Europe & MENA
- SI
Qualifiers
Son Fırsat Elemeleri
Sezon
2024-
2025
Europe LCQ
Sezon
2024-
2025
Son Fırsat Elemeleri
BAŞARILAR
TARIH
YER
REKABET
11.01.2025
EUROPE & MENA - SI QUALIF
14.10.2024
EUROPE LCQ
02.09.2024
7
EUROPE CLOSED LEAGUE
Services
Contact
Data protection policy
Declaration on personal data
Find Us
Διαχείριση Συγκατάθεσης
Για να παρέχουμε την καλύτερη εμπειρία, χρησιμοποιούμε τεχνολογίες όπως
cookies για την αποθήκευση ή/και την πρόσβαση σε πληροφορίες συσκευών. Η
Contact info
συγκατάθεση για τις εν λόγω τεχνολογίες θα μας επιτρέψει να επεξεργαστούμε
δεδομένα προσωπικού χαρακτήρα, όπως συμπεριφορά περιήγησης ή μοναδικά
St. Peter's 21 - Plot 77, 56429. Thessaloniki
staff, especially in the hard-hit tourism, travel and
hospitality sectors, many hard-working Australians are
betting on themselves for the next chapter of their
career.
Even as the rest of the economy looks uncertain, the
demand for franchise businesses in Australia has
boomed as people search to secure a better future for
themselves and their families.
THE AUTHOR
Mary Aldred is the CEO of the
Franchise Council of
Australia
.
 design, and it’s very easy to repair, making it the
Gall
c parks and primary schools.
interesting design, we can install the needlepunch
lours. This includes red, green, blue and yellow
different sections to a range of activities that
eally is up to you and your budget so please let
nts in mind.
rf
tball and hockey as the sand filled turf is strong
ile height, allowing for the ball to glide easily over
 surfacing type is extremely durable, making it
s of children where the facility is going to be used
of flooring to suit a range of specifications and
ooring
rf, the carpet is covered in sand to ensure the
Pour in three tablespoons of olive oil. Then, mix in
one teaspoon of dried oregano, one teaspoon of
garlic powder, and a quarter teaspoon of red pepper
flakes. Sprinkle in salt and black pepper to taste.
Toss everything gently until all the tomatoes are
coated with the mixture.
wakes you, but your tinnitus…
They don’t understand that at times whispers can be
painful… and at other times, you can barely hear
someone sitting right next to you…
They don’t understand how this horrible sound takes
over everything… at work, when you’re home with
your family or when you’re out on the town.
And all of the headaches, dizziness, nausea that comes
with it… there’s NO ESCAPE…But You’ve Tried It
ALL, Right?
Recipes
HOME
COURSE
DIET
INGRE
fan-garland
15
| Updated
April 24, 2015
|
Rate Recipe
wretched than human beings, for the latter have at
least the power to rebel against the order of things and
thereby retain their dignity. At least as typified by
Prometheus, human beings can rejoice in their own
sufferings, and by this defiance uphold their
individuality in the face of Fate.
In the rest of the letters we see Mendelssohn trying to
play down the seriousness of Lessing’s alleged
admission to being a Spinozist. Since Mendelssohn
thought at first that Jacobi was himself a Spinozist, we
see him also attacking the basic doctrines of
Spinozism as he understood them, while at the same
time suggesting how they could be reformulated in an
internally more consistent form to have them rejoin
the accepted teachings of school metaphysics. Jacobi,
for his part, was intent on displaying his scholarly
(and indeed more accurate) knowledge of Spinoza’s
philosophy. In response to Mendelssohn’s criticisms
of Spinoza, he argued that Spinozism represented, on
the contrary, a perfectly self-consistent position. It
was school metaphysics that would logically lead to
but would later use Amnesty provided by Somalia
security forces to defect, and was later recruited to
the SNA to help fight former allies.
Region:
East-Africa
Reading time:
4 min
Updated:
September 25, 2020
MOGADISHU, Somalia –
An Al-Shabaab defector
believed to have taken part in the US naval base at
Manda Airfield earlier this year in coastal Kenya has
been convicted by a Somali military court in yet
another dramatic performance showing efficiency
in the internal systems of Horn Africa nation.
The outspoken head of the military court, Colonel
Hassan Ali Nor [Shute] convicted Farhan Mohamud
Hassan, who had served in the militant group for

----------

Exercise prompt:
Look above for the line holding "Prometheus, human beings", then set down exactly that line and every line after it up to and including the line holding "admission to being", with nothing else.

Response to this task:
Prometheus, human beings can rejoice in their own
sufferings, and by this defiance uphold their
individuality in the face of Fate.
In the rest of the letters we see Mendelssohn trying to
play down the seriousness of Lessing’s alleged
admission to being a Spinozist. Since Mendelssohn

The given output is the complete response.